BANGKOK (AP) — Asian stock markets climbed Monday after U.S. unemployment fell to its lowest in three years, suggesting a stronger recovery in the world's No. 1 economy that could benefit the region's exporters.
Japan's Nikkei 225 index rose 1.1 percent to 8,924.98. South Korea's Kospi gained 0.2 percent to 1,976.93 and Hong Kong's Hang Seng was 0.5 percent higher at 20,867.92.
Australia's S&P ASX/200 added 1.1 percent to 4,296.80, while benchmarks in Singapore and the Philippines also rose. Mainland Chinese shares and Taiwan's main index fell.

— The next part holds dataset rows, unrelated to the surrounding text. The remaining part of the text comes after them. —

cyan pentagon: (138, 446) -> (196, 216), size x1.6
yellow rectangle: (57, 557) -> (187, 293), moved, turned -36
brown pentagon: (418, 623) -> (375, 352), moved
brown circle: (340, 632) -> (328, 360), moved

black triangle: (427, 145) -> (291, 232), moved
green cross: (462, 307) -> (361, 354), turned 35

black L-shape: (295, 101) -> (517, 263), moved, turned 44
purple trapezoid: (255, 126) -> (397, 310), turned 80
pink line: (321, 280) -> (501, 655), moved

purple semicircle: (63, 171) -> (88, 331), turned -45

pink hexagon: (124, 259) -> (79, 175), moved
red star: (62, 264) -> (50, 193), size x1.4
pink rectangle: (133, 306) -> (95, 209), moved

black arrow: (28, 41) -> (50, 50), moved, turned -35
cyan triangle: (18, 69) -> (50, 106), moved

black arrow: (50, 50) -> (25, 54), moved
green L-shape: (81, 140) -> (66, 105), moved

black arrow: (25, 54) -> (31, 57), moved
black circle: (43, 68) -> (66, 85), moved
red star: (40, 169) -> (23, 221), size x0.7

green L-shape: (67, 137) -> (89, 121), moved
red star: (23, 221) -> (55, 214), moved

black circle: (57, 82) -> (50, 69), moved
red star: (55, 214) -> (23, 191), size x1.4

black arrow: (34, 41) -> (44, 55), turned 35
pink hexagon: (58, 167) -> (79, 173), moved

On Friday, the Dow Jones industrial average was propelled to its highest close since May 2008 after the U.S. Labor Department said the economy added 243,000 new jobs in January, the strongest job growth in nine months.
That helped to push the unemployment rate down to 8.3 percent and the number of unemployed down to 12.8 million.

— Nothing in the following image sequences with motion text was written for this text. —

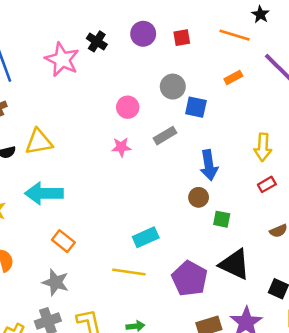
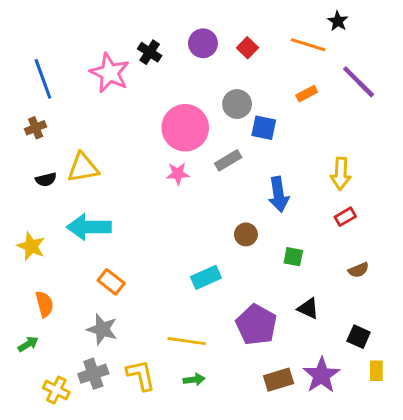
red square: (182, 38) -> (247, 48), turned -36
pink circle: (128, 107) -> (185, 128), size x1.8
brown circle: (199, 197) -> (246, 234), moved
black triangle: (235, 264) -> (308, 308), size x0.6
yellow line: (129, 272) -> (187, 341), moved

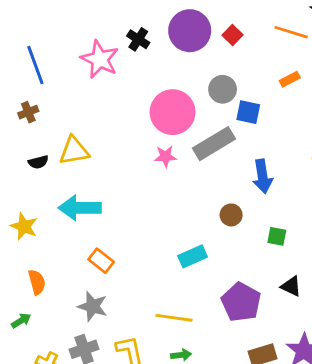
purple circle: (203, 43) -> (190, 31), size x1.5
gray rectangle: (228, 160) -> (214, 144), size x1.6

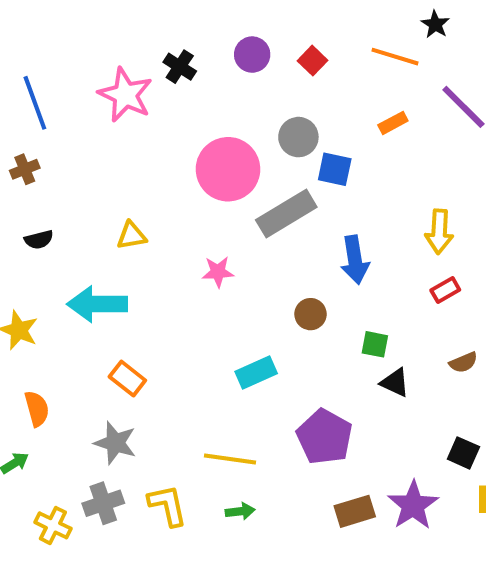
purple circle: (190, 31) -> (252, 55), size x0.6
yellow triangle: (74, 151) -> (131, 236), moved, size x0.7
pink star: (165, 156) -> (218, 272), moved
black triangle: (291, 286) -> (395, 383), moved

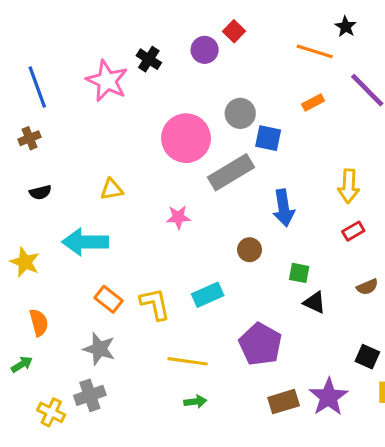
red square: (313, 61) -> (234, 31), moved
yellow L-shape: (168, 505) -> (155, 304), moved

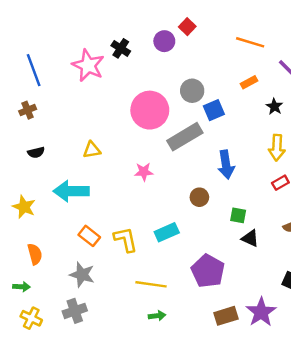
black star: (346, 27) -> (274, 106), moved
blue square: (268, 138) -> (214, 110), turned -35
green arrow: (22, 364) -> (22, 287), turned 35
yellow cross: (51, 412) -> (31, 318), moved

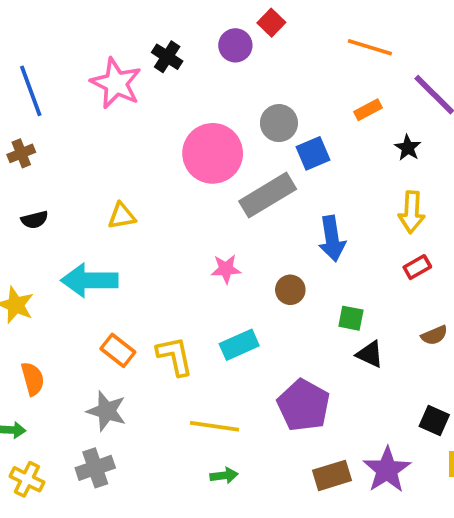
pink star: (144, 172) -> (226, 269), moved

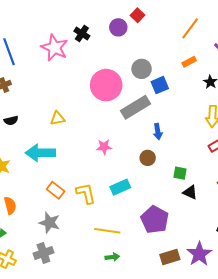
orange line: (370, 47) -> (190, 28), turned -70
blue arrow: (332, 239) -> (158, 132), moved, size x0.7
pink star: (226, 269) -> (104, 147), moved

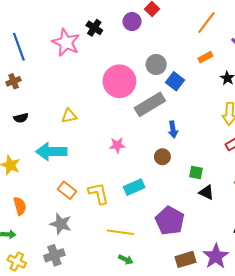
blue square: (160, 85) -> (175, 81), turned -30
green arrow: (112, 257) -> (126, 259), turned 32

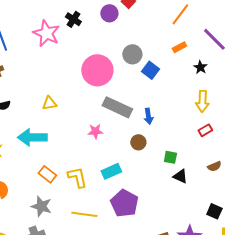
gray rectangle: (150, 104) -> (117, 107), moved, turned 56
purple pentagon: (170, 221) -> (124, 203), moved
yellow line: (120, 232) -> (84, 214), moved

Noting that a similar gain occurred in April 2010, only to be followed by a negative trend, analysts at DBS in Singapore said, "Stay optimistic but keep a few grains of salt close at hand."
Falling unemployment in the U.S. is likely to be good news for Asia, as it suggests stronger consumer demand for the region's exports of clothing, cars, consumer electronics and other goods.
The Dow rose 1.2 percent to close at 12,862.23, its highest mark since May 19, 2008, about four months before Lehman Brothers investment bank collapsed.
The Standard & Poor's 500 added 1.3 percent to 1,344.90, its highest close since last July. The Nasdaq Composite added 1.6 percent, to 2,905.66, its highest since December 2000.
Benchmark oil for March delivery was down 30 cents to $97.52 per barrel in electronic trading on the New York Mercantile Exchange. The contract rose $1.48 to finish at $97.84 per barrel on the Nymex on Friday.
In currencies, the euro fell to $1.3093 from $1.3153 late Friday in New York. The dollar rose to 76.53 yen from 76.55 yen.